WA manufacturer’s stunning 377 per cent share price rise

Shares in nerve growth therapy developer Orthocell (ASX: OCC) have surged 377 per cent on positive news from clinical trials of its CelGro tissue repair device.

The company, which developed and manufactures CelGro at its internationally-approved facility in Perth, passed a critical trial with patients with damaged nerves.

The first four patients to receive surgery with CelGro regained sensation and muscle function and two years later have been able to return to normal work and sport activities.

The trials, at Perth’s St John of God Subiaco Hospital, have caused a sensation globally, with Orthocell shares leaping from 15 cents to 52.5 cents on Thursday.

Orthocell managing director, Paul Anderson said: “The first patient outcomes are very positive with early results indicating CelGro is effective in guiding and regenerating peripheral nerves.

“This is an important step…(in) tensionless reconnection of the damaged nerve while guiding nerve regeneration and accelerating the healing process.”

CelGro is already approved and sold in the EU for dental bone and soft tissue applications, and trials have indicated it assists in the repair of rotator cuff tendon within the shoulder.

The company also markets Ortho-ATI, an autologous (using a patient’s own cells) cell therapy for the treatment of damaged and degenerated tendons.

CelGro is a bio-compatible collagen scaffold implanted during surgery at the site of the nerve damage, and can be used in combination with autologous cells or growth factors.

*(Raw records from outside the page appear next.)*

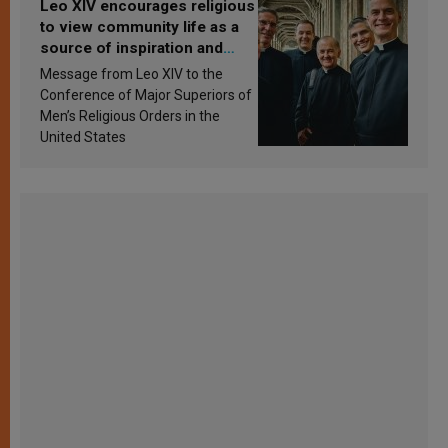
Leo XIV encourages religious
to view community life as a
source of inspiration and
sanctification
Message from Leo XIV to the
Conference of Major Superiors of
Men’s Religious Orders in the
United States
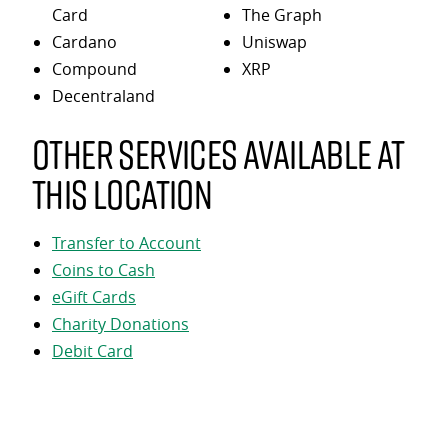
Card
The Graph
Cardano
Uniswap
Compound
XRP
Decentraland
Other services available at
this location
Transfer to Account
Coins to Cash
eGift Cards
Charity Donations
Debit Card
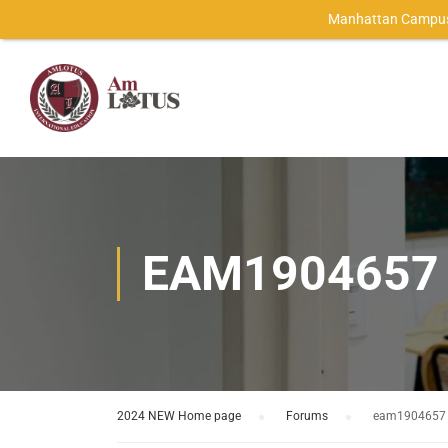
Manhattan Campus
EAM1904657
2024 NEW Home page
›
Forums
›
eam1904657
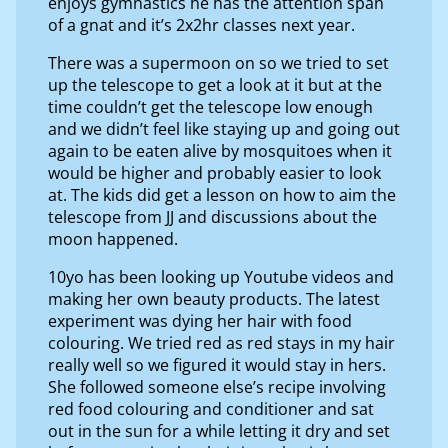
enjoys gymnastics he has the attention span
of a gnat and it’s 2x2hr classes next year.
There was a supermoon on so we tried to set
up the telescope to get a look at it but at the
time couldn’t get the telescope low enough
and we didn’t feel like staying up and going out
again to be eaten alive by mosquitoes when it
would be higher and probably easier to look
at. The kids did get a lesson on how to aim the
telescope from JJ and discussions about the
moon happened.
10yo has been looking up Youtube videos and
making her own beauty products. The latest
experiment was dying her hair with food
colouring. We tried red as red stays in my hair
really well so we figured it would stay in hers.
She followed someone else’s recipe involving
red food colouring and conditioner and sat
out in the sun for a while letting it dry and set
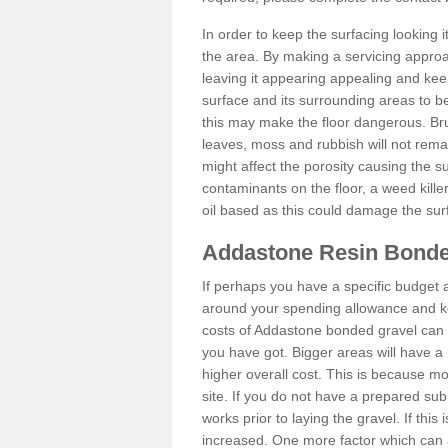
In order to keep the surfacing looking
the area. By making a servicing approac
leaving it appearing appealing and keepi
surface and its surrounding areas to 
this may make the floor dangerous. Bru
leaves, moss and rubbish will not remai
might affect the porosity causing the s
contaminants on the floor, a weed killer 
oil based as this could damage the sur
Addastone Resin Bonde
If perhaps you have a specific budget 
around your spending allowance and ke
costs of Addastone bonded gravel can 
you have got. Bigger areas will have a 
higher overall cost. This is because m
site. If you do not have a prepared sub
works prior to laying the gravel. If this 
increased. One more factor which can al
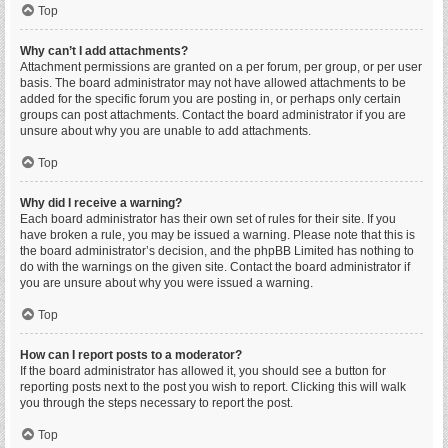
Top
Why can’t I add attachments?
Attachment permissions are granted on a per forum, per group, or per user
basis. The board administrator may not have allowed attachments to be
added for the specific forum you are posting in, or perhaps only certain
groups can post attachments. Contact the board administrator if you are
unsure about why you are unable to add attachments.
Top
Why did I receive a warning?
Each board administrator has their own set of rules for their site. If you
have broken a rule, you may be issued a warning. Please note that this is
the board administrator’s decision, and the phpBB Limited has nothing to
do with the warnings on the given site. Contact the board administrator if
you are unsure about why you were issued a warning.
Top
How can I report posts to a moderator?
If the board administrator has allowed it, you should see a button for
reporting posts next to the post you wish to report. Clicking this will walk
you through the steps necessary to report the post.
Top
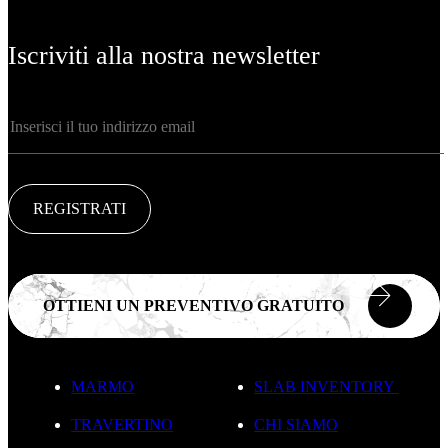
Iscriviti alla nostra newsletter
REGISTRATI
OTTIENI UN PREVENTIVO GRATUITO
MARMO
SLAB INVENTORY
TRAVERTINO
CHI SIAMO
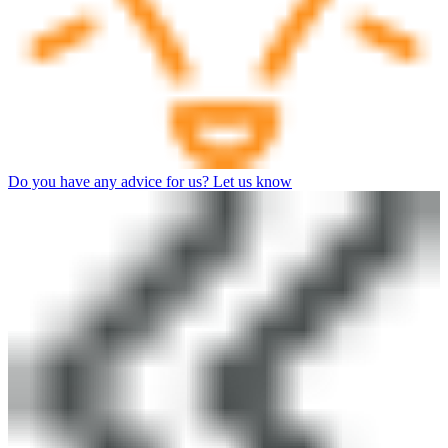
Do you have any advice for us? Let us know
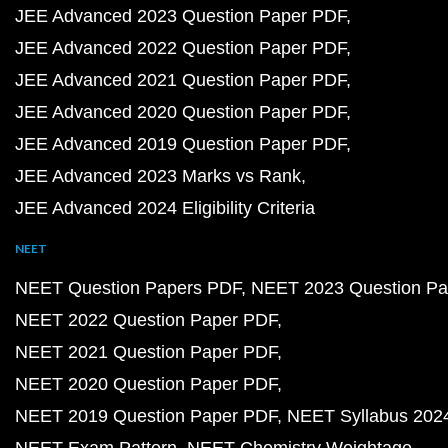
JEE Advanced 2023 Question Paper PDF
JEE Advanced 2022 Question Paper PDF
JEE Advanced 2021 Question Paper PDF
JEE Advanced 2020 Question Paper PDF
JEE Advanced 2019 Question Paper PDF
JEE Advanced 2023 Marks vs Rank
JEE Advanced 2024 Eligibility Criteria
NEET
NEET Question Papers PDF
NEET 2023 Question Pa
NEET 2022 Question Paper PDF
NEET 2021 Question Paper PDF
NEET 2020 Question Paper PDF
NEET 2019 Question Paper PDF
NEET Syllabus 202
NEET Exam Pattern
NEET Chemistry Weightage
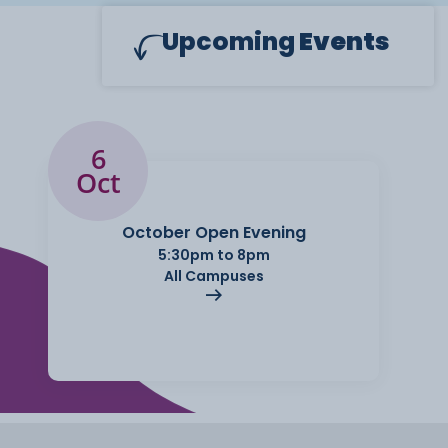
Upcoming
Events
6
Oct
October Open Evening
5:30pm to 8pm
All Campuses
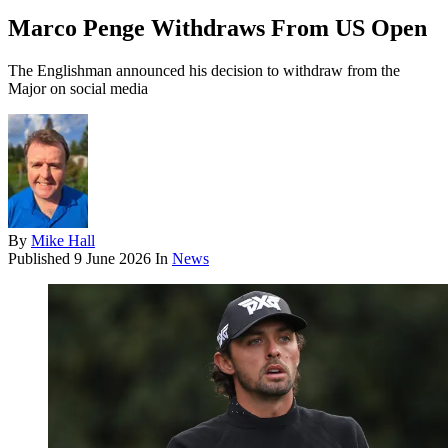
Marco Penge Withdraws From US Open
The Englishman announced his decision to withdraw from the
Major on social media
By
Mike Hall
Published
9 June 2026
In
News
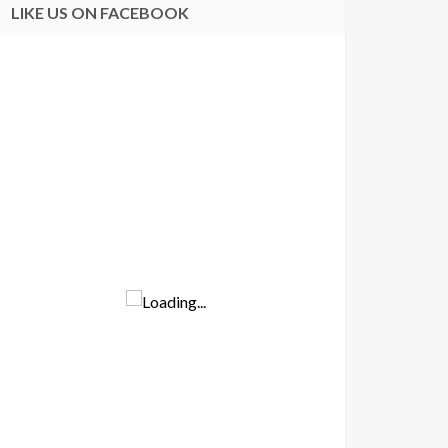
LIKE US ON FACEBOOK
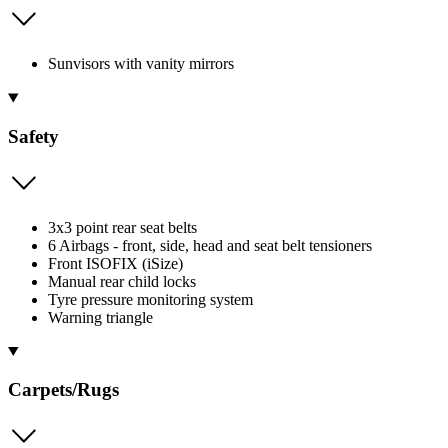
Sunvisors with vanity mirrors
Safety
3x3 point rear seat belts
6 Airbags - front, side, head and seat belt tensioners
Front ISOFIX (iSize)
Manual rear child locks
Tyre pressure monitoring system
Warning triangle
Carpets/Rugs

One patient Daniel Hunt said in a statement that he suffered a football injury which left him with no feeling in his right shoulder.

“Ï am living a normal life now,” Hunt said.

“I can pick up my kids and I even swam to Rottnest (an island off Perth). ”

“I might even be able to play footy again, something I thought would never happen.”

So far CelGro has been used to treat 20 patients, with the progress of four reported.

The device makes for speedier and, it appears, more effective, surgery than with traditional methods.

More than 20 million people suffer from peripheral nerve damage in the US alone.